Data for processing below:

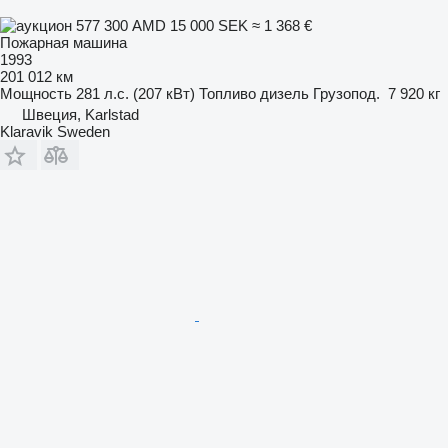
577 300 AMD
15 000 SEK
≈ 1 368 €
Пожарная машина
1993
201 012 км
Мощность
281 л.с. (207 кВт)
Топливо
дизель
Грузопод.
7 920 кг
Швеция, Karlstad
Klaravik Sweden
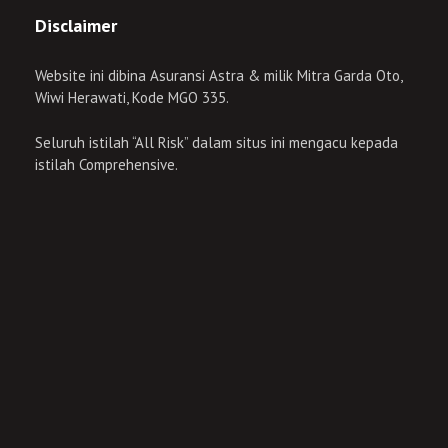
Disclaimer
Website ini dibina Asuransi Astra & milik Mitra Garda Oto,
Wiwi Herawati, Kode MGO 335.
Seluruh istilah “All Risk” dalam situs ini mengacu kepada
istilah Comprehensive.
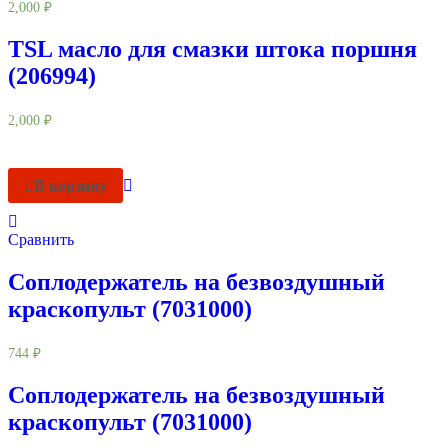
2,000
₽
TSL масло для смазки штока поршня
(206994)
2,000
₽
В корзину
Сравнить
Соплодержатель на безвоздушный
краскопульт (7031000)
744
₽
Соплодержатель на безвоздушный
краскопульт (7031000)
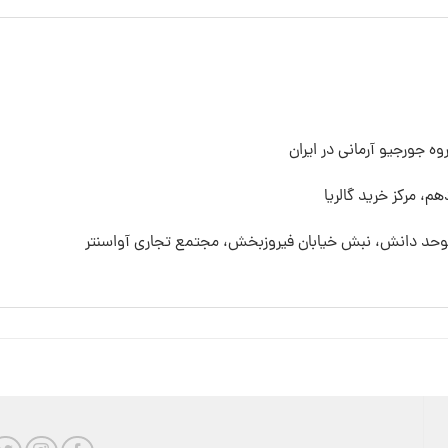
ه جورجیو آرمانی در ایران
م، مرکز خرید گالریا
 موحد دانش، نبش خیابان فیروزبخش، مجتمع تجاری آواسنتر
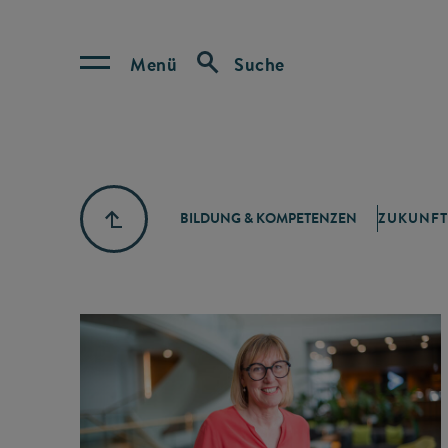
Menü
Suche
BILDUNG & KOMPETENZEN
ZUKUNFT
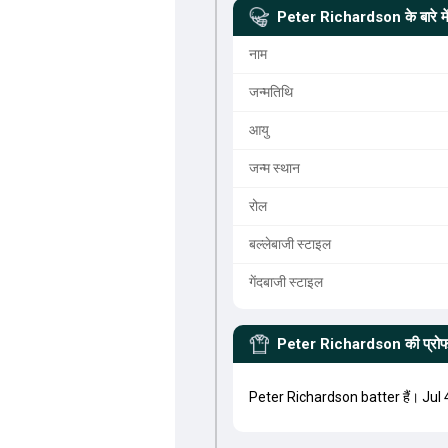
Peter Richardson
के बारे मे
नाम
जन्मतिथि
आयु
जन्म स्थान
रोल
बल्लेबाजी स्टाइल
गेंदबाजी स्टाइल
Peter Richardson
की प्रो
Peter Richardson batter हैं। Jul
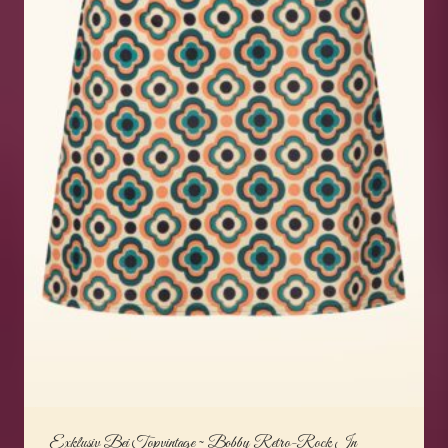
Exklusiv Bei Topvintage ~ Bobby Retro-Rock In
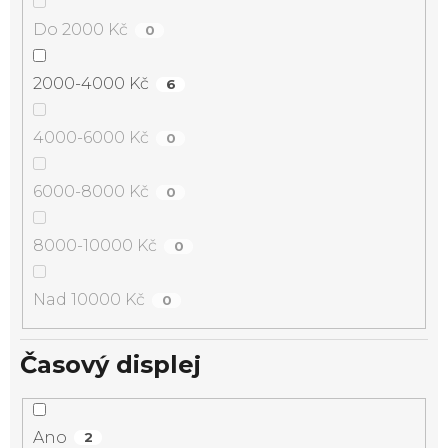
Do 2000 Kč
0
2000-4000 Kč
6
4000-6000 Kč
0
6000-8000 Kč
0
8000-10000 Kč
0
Nad 10000 Kč
0
Časový displej
Ano
2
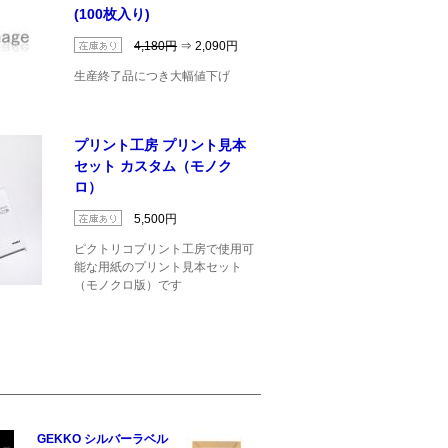
(100枚入り)
4,180円
⇒ 2,090円
生産終了品につき大幅値下げ
プリント工房 プリント見本
セット カスタム（モノク
ロ）
5,500円
ピクトリコプリント工房で使用可
能な用紙のプリント見本セット
（モノクロ版）です
GEKKO シルバーラベル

End of Data for processing.

▶ Work item
Could the entries above be written out word for word, with no pictures?

▶ Answer to the exercise
577 300 AMD
15 000 SEK
≈ 1 368 €
Пожарная машина
1993
201 012 км
Мощность
281 л.с. (207 кВт)
Топливо
дизель
Грузопод.
7 920 кг
Швеция, Karlstad
Klaravik Sweden
Disclaimer
Website ini dibina Asuransi Astra & milik Mitra Garda Oto,
Wiwi Herawati, Kode MGO 335.
Seluruh istilah “All Risk” dalam situs ini mengacu kepada
istilah Comprehensive.
2,000
₽
TSL масло для смазки штока поршня
(206994)
2,000
₽
В корзину
Сравнить
Соплодержатель на безвоздушный
краскопульт (7031000)
744
₽
Соплодержатель на безвоздушный
краскопульт (7031000)
ه جورجیو آرمانی در ایران
م، مرکز خرید گالریا
 موحد دانش، نبش خیابان فیروزبخش، مجتمع تجاری آواسنتر
Menü
Suche
BILDUNG & KOMPETENZEN
ZUKUNFT
Peter Richardson
के बारे मे
नाम
जन्मतिथि
आयु
जन्म स्थान
रोल
बल्लेबाजी स्टाइल
गेंदबाजी स्टाइल
Peter Richardson
की प्रो
Peter Richardson batter हैं। Jul
Exklusiv Bei Topvintage ~ Bobby Retro-Rock In
Do 2000 Kč
0
2000-4000 Kč
6
4000-6000 Kč
0
6000-8000 Kč
0
8000-10000 Kč
0
Nad 10000 Kč
0
Časový displej
Ano
2
(100枚入り)
4,180円
⇒ 2,090円
生産終了品につき大幅値下げ
プリント工房 プリント見本
セット カスタム（モノク
ロ）
5,500円
ピクトリコプリント工房で使用可
能な用紙のプリント見本セット
（モノクロ版）です
GEKKO シルバーラベル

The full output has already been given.